### Input material
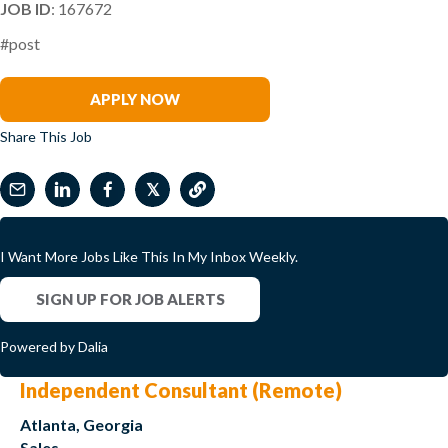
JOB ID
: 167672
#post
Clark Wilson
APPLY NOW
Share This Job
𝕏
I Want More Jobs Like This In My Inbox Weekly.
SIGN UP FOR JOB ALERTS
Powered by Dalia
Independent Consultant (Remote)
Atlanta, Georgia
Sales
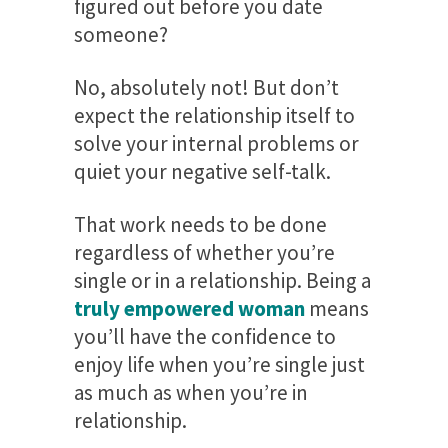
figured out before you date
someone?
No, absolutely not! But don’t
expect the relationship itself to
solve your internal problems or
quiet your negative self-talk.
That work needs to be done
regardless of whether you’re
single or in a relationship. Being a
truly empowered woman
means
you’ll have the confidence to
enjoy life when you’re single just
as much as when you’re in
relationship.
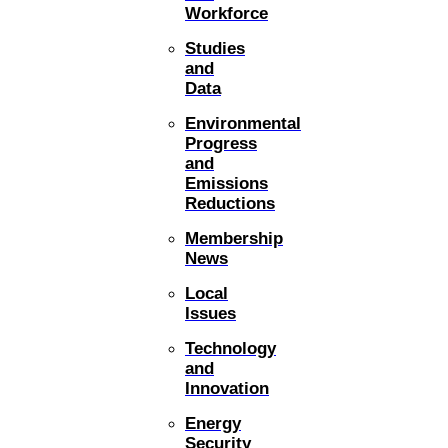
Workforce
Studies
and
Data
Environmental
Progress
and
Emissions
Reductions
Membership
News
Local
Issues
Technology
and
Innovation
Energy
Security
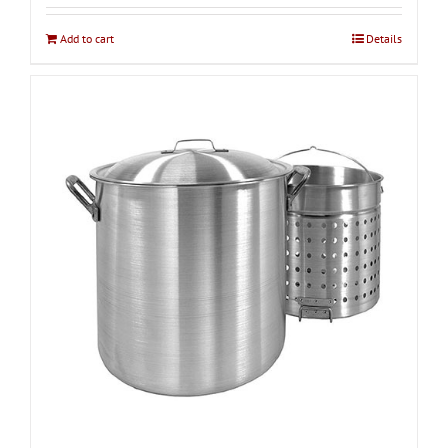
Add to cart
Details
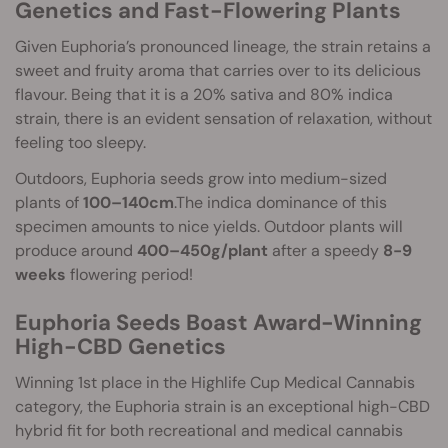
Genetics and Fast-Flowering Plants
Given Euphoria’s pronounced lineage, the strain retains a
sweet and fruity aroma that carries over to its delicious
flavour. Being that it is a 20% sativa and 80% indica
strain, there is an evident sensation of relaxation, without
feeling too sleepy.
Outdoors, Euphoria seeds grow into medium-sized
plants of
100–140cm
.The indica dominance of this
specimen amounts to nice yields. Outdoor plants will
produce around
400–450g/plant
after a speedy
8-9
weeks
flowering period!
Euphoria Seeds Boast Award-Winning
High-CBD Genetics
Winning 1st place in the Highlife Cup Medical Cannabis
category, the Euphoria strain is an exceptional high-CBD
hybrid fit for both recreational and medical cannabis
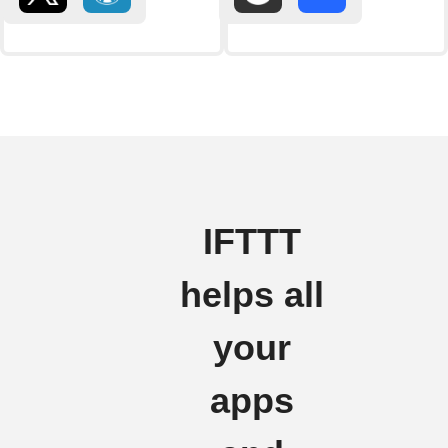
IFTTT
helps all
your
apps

==

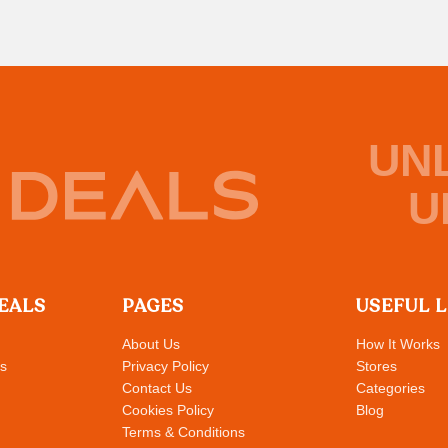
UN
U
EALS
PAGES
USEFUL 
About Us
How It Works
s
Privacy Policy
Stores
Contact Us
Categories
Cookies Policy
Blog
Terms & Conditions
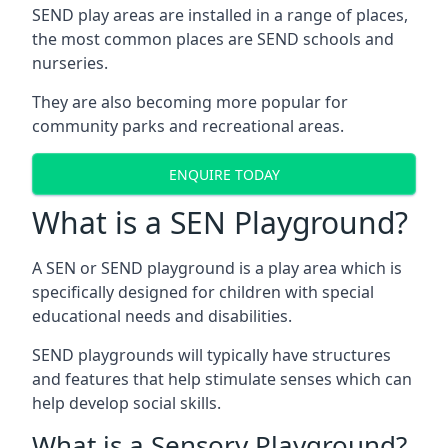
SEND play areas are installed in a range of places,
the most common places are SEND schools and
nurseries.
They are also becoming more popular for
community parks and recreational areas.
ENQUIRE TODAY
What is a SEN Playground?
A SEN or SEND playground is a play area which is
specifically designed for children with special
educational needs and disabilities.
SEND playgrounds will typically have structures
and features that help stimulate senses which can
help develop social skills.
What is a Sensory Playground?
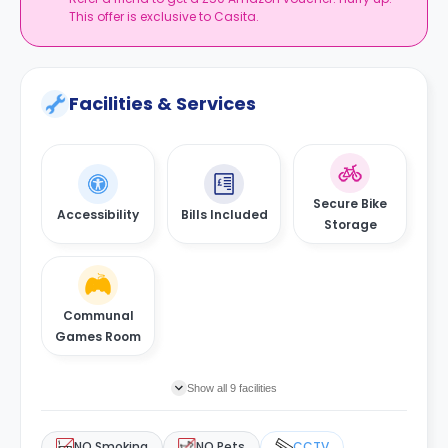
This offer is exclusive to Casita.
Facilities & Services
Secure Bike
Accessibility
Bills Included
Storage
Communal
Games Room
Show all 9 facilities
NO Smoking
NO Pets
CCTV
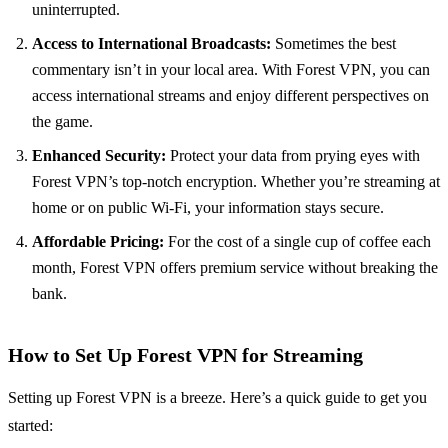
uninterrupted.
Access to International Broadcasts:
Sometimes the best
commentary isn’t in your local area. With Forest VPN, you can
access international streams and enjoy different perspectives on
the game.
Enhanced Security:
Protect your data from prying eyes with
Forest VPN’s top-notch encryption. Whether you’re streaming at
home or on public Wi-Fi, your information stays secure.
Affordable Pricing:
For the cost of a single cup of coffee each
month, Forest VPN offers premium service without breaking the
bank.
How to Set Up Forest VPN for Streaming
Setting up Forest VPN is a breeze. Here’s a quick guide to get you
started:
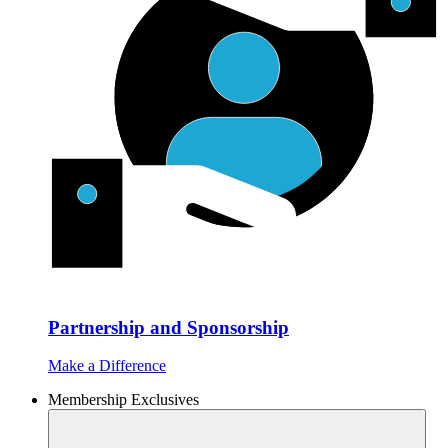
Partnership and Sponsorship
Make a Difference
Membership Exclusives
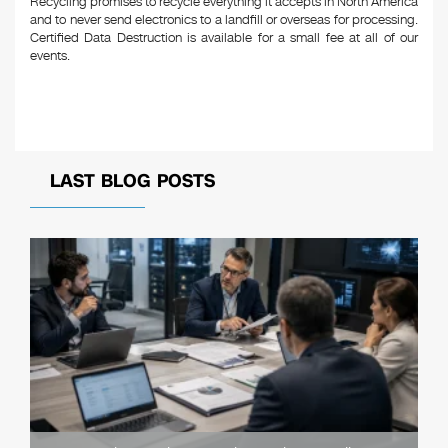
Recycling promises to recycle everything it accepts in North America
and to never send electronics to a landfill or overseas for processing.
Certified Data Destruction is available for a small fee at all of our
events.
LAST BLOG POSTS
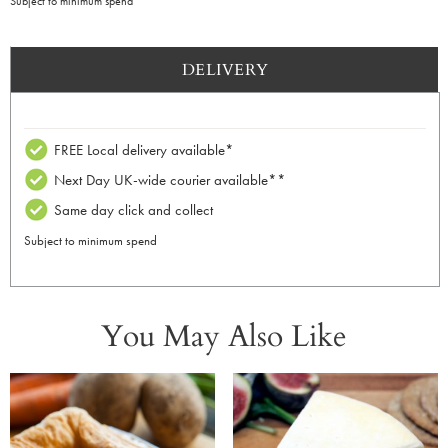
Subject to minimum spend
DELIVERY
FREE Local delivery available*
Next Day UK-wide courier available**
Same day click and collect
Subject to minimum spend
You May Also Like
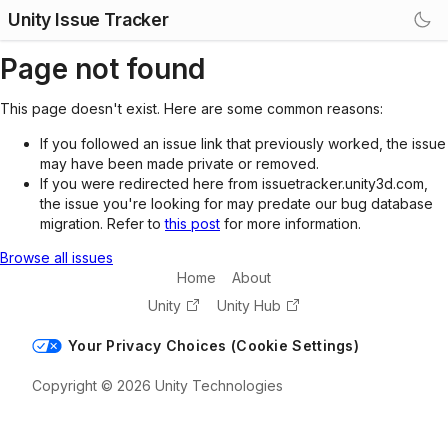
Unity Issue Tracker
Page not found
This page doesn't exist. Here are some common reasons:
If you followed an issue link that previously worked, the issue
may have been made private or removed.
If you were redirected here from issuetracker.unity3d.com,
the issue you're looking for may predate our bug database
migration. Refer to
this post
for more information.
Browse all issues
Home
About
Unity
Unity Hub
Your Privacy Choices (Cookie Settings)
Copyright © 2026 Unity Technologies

--

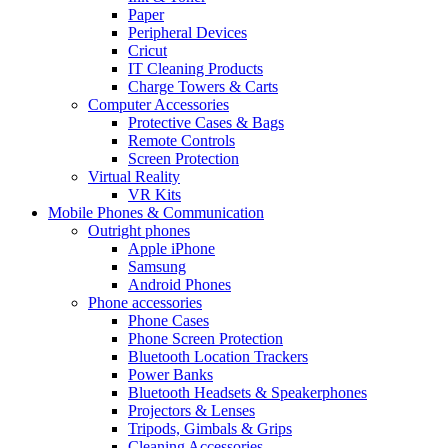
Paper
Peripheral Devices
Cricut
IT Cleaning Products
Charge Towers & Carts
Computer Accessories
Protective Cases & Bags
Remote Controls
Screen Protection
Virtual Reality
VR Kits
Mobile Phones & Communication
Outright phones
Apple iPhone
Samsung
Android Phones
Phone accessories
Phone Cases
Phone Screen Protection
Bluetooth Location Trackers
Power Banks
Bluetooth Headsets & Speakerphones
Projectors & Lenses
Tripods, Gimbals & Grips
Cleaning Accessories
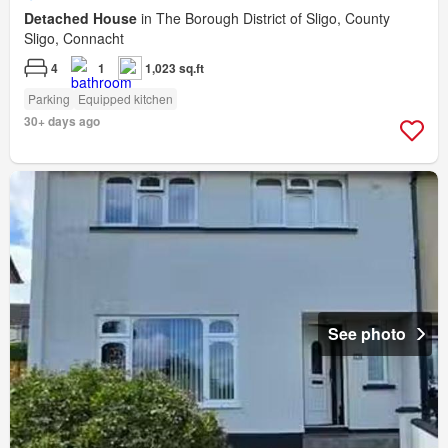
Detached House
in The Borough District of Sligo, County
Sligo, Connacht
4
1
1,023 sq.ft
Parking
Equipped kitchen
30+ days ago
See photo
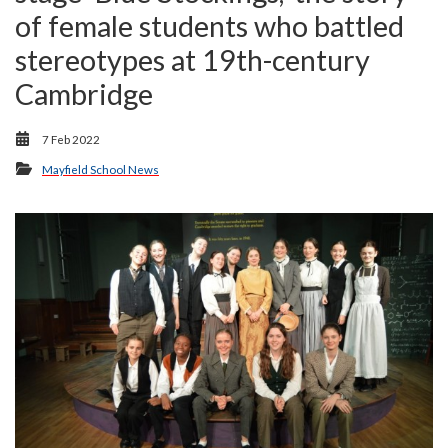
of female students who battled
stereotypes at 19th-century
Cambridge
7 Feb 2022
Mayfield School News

### What you will do
When a line of the records includes "needs", that line belongs in the answer.

### Final answer
That work needs to be done
educational needs and disabilities.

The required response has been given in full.